[Critique ] Dirty God : un film pesant mais poignant

Caractéristiques

  • Réalisateur(s) : Sacha Polak
  • Avec : Vicky Knight, Eliza Brady-Girard, Rebecca Stone...
  • Distributeur : Les Bookmakers/The Jokers
  • Genre : Drame
  • Nationalité : Néerlandais, Anglais, Belge
  • Durée : 1h44
  • Date de sortie : 19 juin 2019

Une interprétation organique

Dirty God  est avant tout et surtout un film sensitif qui, afin d’aller au bout de son sujet, n’hésite pas à commencer par des gros plans sur les cicatrices de son héroïne Jade, au cours d’une longue intro hypnotique.

Dirty God, c’est l’histoire d’une femme qui va devoir réapprendre à vivre malgré les stigmates dont on l’a affublée. C’est aussi l’histoire vraie de l’actrice, Vicky Knight, qui, bien que non victime de violences conjugales comme dans le film, n’en est pas moins marquée dans sa chair par un violent incendie survenu dans enfance (33% de la partie supérieure de son corps marquée à vie). Une interprétation par conséquent habitée, qui donne du relief à ce métrage, mais est-ce bien suffisant pour autant ?

image portrait vicky knight dans dirty god

Car le souci avec ce genre de film, c’est que l’empathie que l’on peut éprouver vis-à-vis de l’héroïne est d’ores et déjà acquise et Sacha Polak, la réalisatrice, le sait parfaitement.

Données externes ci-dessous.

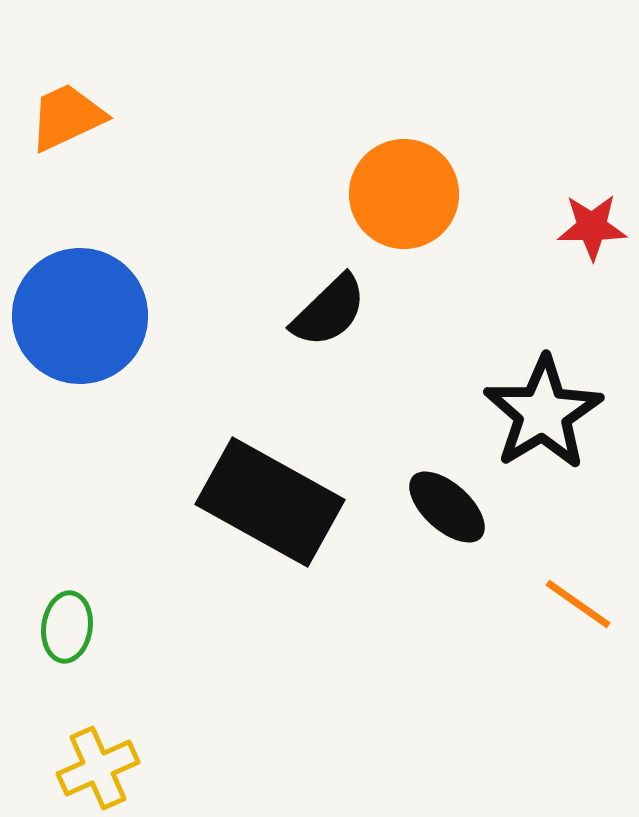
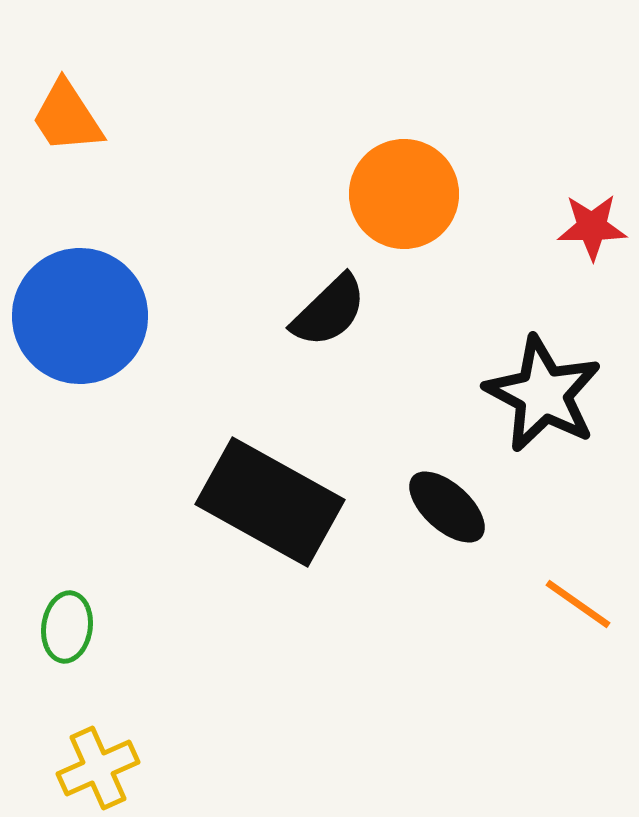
orange trapezoid: rotated 98 degrees counterclockwise
black star: moved 19 px up; rotated 13 degrees counterclockwise
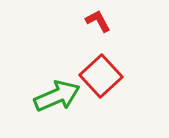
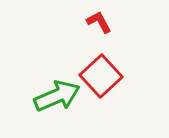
red L-shape: moved 1 px right, 1 px down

En suivant caméra au poing en permanence son héroïne dans son besoin d’acceptation et de tolérance, elle sait qu’elle fera automatiquement mouche.  Sauf que le but d’une critique est de juger un film, et non de faire dans l’idéologie aveugle, bien que Mademoiselle.com se fera un plaisir de valider le film, même sans l’avoir vu — quoique le mari violent étant d’ascendance algérienne, elle pourrait aussi se dégonfler au nom du “pas d’amalgame”. Oui je sais, je suis cynique. A une époque où les agressions à l’acide (ou “vitriolage”) connaissent une recrudescence alarmante à Londres (en fait depuis l’élection de Sadiq Khan, l’incompétent maire de Londres), on se demande comment noter objectivement un film comme Dirty God. Je suis en forme aujourd’hui, dites donc.

Un pari à moitié réussi

image vicky knight dans film dirty god

D’abord nous pouvons noter l’impeccable photographie de Ruben Impens (Grave, Alabama Monroe) qui parvient à subtilement osciller entre les couleurs chaudes pour traduire les relations humaines et la froideur aseptisée de l’environnement urbain dans lequel les personnages évoluent.

Notons aussi les images éthérées, à la beauté plastique irréprochable dans lesquelles le bourreau de l’héroïne lui apparait parfois tel un corbeau noir façon Black Swan, car jamais l’agression elle-même ne sera montrée ; une décision de la réalisatrice Sacha Polack afin de se concentrer sur la période de convalescence du personnage. Un exercice plus ou moins réussi, car au-delà de son personnage, Dirty God ne parvient jamais à happer le spectateur dans son univers.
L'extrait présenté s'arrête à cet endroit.